Thorne pulls a syringe from his pocket and limps closer to me, tilting his head with something like fascination. “I’ve seen you fly, my boy. I don’t know if it was the girl’s influence or something you did on your own, but I’m certainly going to find out.”
Sammie
The familiar sight of Reading, with its cramped streets and rising church spires, does nothing to calm the anxiety thrumming within me. The Tower blares in the distance, bright red against its green backdrop, its color coming off as poisonous. With all the havoc I’ve caused, there’s nothing good waiting for me there.
At least this will be the last time I ever come back.
I curve upward and then dive, my stomach twisting at the sudden drop. The top of the Tower, a blotch of red, grows larger and larger, like a spreading sore. My determination grow
s solid within me, until I can practically feel it, like a ball of steel in my chest. I can get Damien his life back.
All I have to do is give up my own.
I land softly in the grass outside the Tower. Black smoke swirls from the chimney, and the windows reflect the gray city below.
“Sammie.”
Jiminy comes blasting out the front door, his bald head slippery with sweat. He looks angry enough to pulverize steel.
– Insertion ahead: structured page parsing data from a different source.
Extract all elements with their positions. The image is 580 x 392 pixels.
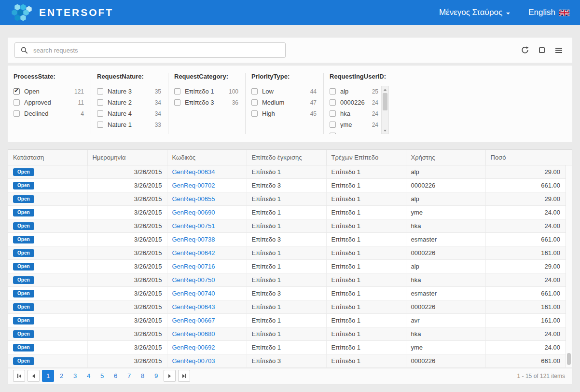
column-header-code[interactable]: Κωδικός (167, 150, 247, 165)
filter-option[interactable]: Approved 11 (14, 97, 84, 108)
checkbox[interactable] (330, 88, 336, 95)
checkbox[interactable] (330, 99, 336, 106)
request-code-link[interactable]: GenReq-00692 (172, 344, 215, 351)
filter-option[interactable]: Declined 4 (14, 108, 84, 119)
request-code-link[interactable]: GenReq-00738 (172, 236, 215, 243)
pager-next-button[interactable] (164, 370, 176, 382)
table-row[interactable]: Open 3/26/2015 GenReq-00716 Επίπεδο 1 Επ… (8, 259, 572, 273)
checkbox[interactable] (251, 88, 258, 95)
checkbox[interactable] (330, 133, 336, 134)
table-row[interactable]: Open 3/26/2015 GenReq-00642 Επίπεδο 1 Επ… (8, 246, 572, 259)
pager-prev-button[interactable] (28, 370, 40, 382)
column-header-date[interactable]: Ημερομηνία (87, 150, 167, 165)
table-row[interactable]: Open 3/26/2015 GenReq-00738 Επίπεδο 3 Επ… (8, 232, 572, 246)
cell-user: esmaster (406, 232, 485, 246)
request-code-link[interactable]: GenReq-00642 (172, 249, 215, 257)
table-row[interactable]: Open 3/26/2015 GenReq-00750 Επίπεδο 1 Επ… (8, 273, 572, 286)
checkbox[interactable] (97, 110, 103, 117)
column-header-current[interactable]: Τρέχων Επίπεδο (326, 150, 406, 165)
checkbox[interactable] (251, 99, 258, 106)
filter-option[interactable]: High 45 (251, 108, 317, 119)
request-code-link[interactable]: GenReq-00750 (172, 276, 215, 284)
filter-option[interactable]: Low 44 (251, 86, 317, 97)
column-header-status[interactable]: Κατάσταση (8, 150, 87, 165)
filter-option[interactable]: yme 24 (330, 119, 378, 130)
request-code-link[interactable]: GenReq-00634 (172, 168, 215, 176)
filter-option[interactable]: Nature 4 34 (97, 108, 161, 119)
language-label: English (528, 8, 555, 17)
request-code-link[interactable]: GenReq-00751 (172, 222, 215, 230)
filter-option[interactable]: Nature 3 35 (97, 86, 161, 97)
column-header-amount[interactable]: Ποσό (485, 150, 572, 165)
table-row[interactable]: Open 3/26/2015 GenReq-00702 Επίπεδο 3 Επ… (8, 178, 572, 192)
checkbox[interactable] (174, 88, 180, 95)
filter-option[interactable]: hka 24 (330, 108, 378, 119)
column-header-approval[interactable]: Επίπεδο έγκρισης (247, 150, 326, 165)
request-code-link[interactable]: GenReq-00655 (172, 195, 215, 203)
request-code-link[interactable]: GenReq-00702 (172, 182, 215, 189)
table-row[interactable]: Open 3/26/2015 GenReq-00703 Επίπεδο 3 Επ… (8, 354, 572, 367)
request-code-link[interactable]: GenReq-00680 (172, 330, 215, 338)
request-code-link[interactable]: GenReq-00690 (172, 209, 215, 216)
scroll-up-icon[interactable] (382, 86, 388, 93)
checkbox[interactable] (97, 99, 103, 106)
pager-last-button[interactable] (178, 370, 190, 382)
checkbox[interactable] (330, 110, 336, 117)
request-code-link[interactable]: GenReq-00703 (172, 357, 215, 365)
checkbox[interactable] (251, 110, 258, 117)
refresh-icon[interactable] (521, 46, 529, 54)
search-input[interactable] (14, 42, 286, 58)
filter-scrollbar[interactable] (381, 86, 389, 134)
pager-page-button[interactable]: 5 (96, 370, 108, 382)
table-row[interactable]: Open 3/26/2015 GenReq-00692 Επίπεδο 1 Επ… (8, 340, 572, 354)
pager-page-button[interactable]: 3 (69, 370, 81, 382)
list-view-icon[interactable] (555, 47, 563, 54)
checkbox[interactable] (14, 110, 20, 117)
filter-option[interactable]: Επίπεδο 3 36 (174, 97, 238, 108)
checkbox[interactable] (174, 99, 180, 106)
table-row[interactable]: Open 3/26/2015 GenReq-00655 Επίπεδο 1 Επ… (8, 192, 572, 205)
table-row[interactable]: Open 3/26/2015 GenReq-00667 Επίπεδο 1 Επ… (8, 313, 572, 327)
table-row[interactable]: Open 3/26/2015 GenReq-00690 Επίπεδο 1 Επ… (8, 205, 572, 219)
table-row[interactable]: Open 3/26/2015 GenReq-00634 Επίπεδο 1 Επ… (8, 165, 572, 178)
maximize-icon[interactable] (539, 47, 545, 53)
table-row[interactable]: Open 3/26/2015 GenReq-00740 Επίπεδο 3 Επ… (8, 286, 572, 300)
filter-option[interactable]: Nature 2 34 (97, 97, 161, 108)
scroll-down-icon[interactable] (382, 127, 388, 134)
scrollbar-thumb[interactable] (383, 93, 387, 110)
request-code-link[interactable]: GenReq-00667 (172, 317, 215, 324)
pager-page-button[interactable]: 1 (42, 370, 54, 382)
pager-page-button[interactable]: 2 (55, 370, 68, 382)
checkbox[interactable] (14, 99, 20, 106)
pager-first-button[interactable] (13, 370, 25, 382)
checkbox[interactable] (97, 88, 103, 95)
table-row[interactable]: Open 3/26/2015 GenReq-00680 Επίπεδο 1 Επ… (8, 327, 572, 340)
user-menu[interactable]: Μένεγος Σταύρος (439, 8, 510, 17)
language-selector[interactable]: English (528, 8, 569, 17)
table-row[interactable]: Open 3/26/2015 GenReq-00643 Επίπεδο 1 Επ… (8, 300, 572, 313)
filter-option[interactable]: Medium 47 (251, 97, 317, 108)
pager-page-button[interactable]: 4 (83, 370, 95, 382)
column-header-user[interactable]: Χρήστης (406, 150, 485, 165)
request-code-link[interactable]: GenReq-00643 (172, 303, 215, 311)
request-code-link[interactable]: GenReq-00740 (172, 290, 215, 297)
request-code-link[interactable]: GenReq-00716 (172, 263, 215, 270)
scrollbar-track[interactable] (382, 93, 388, 127)
checkbox[interactable] (330, 122, 336, 128)
checkbox[interactable] (14, 88, 20, 95)
pager-page-button[interactable]: 9 (150, 370, 162, 382)
entersoft-logo[interactable]: ENTERSOFT (11, 3, 113, 22)
pager-page-button[interactable]: 8 (137, 370, 149, 382)
filter-option[interactable] (330, 130, 378, 134)
grid-scrollbar-thumb[interactable] (567, 353, 571, 365)
grid-scrollbar[interactable] (566, 165, 572, 367)
filter-option[interactable]: Nature 1 33 (97, 119, 161, 130)
pager-page-button[interactable]: 7 (123, 370, 135, 382)
filter-option[interactable]: Επίπεδο 1 100 (174, 86, 238, 97)
filter-option[interactable]: Open 121 (14, 86, 84, 97)
pager-page-button[interactable]: 6 (110, 370, 122, 382)
filter-option[interactable]: 0000226 24 (330, 97, 378, 108)
table-row[interactable]: Open 3/26/2015 GenReq-00751 Επίπεδο 1 Επ… (8, 219, 572, 232)
filter-option[interactable]: alp 25 (330, 86, 378, 97)
checkbox[interactable] (97, 122, 103, 128)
“What the hell happened?” He grabs me by the arm and drags me toward the front door. “You know what’s been going on here? Not good things. Your photo’s all over the news, you know that? The boss is angry out of his mind.”
We hurtle inside. The air conditioning in the lobby is freezing, the golden elevator large and intimidating. Evan spots me and leaps from his seat, grabbing the telephone and dialing rapidly. Jiminy pins me against the wooden wall, one hand on my shoulder.
“Say something already,” he says, his brow bulging. “Explain yourself.”
I keep my voice low and steady, more like a drone’s than a person’s. “I’m leaving here and not coming back.”
Jiminy’s anger twists into confusion, his head jerking to the side. “Excuse me?”
“You heard what I said.”
There’s silence between us. When Jiminy speaks again, his voice is softer, his eyes concerned.
“You sick or something?” He lifts his hand off my shoulder and touches the back of his neck. “You’re not here when you’re supposed to be, you know what happens.”
I nod, letting Jiminy know that I’m fully aware of what I’m doing. He shakes his head violently.
“Come on,” he says. “I know this is bad, but it’s no reason to go and get yourself killed—”
“I’ve got to.” I duck my head and say, very softly, “Damien.”
Jiminy’s face is blank for a moment, before he registers the name. He takes a step back and blows out a breath.
“So, it’s about that guy,” he says. “Sounded young.”
“The scientists have him. It’s my fault.”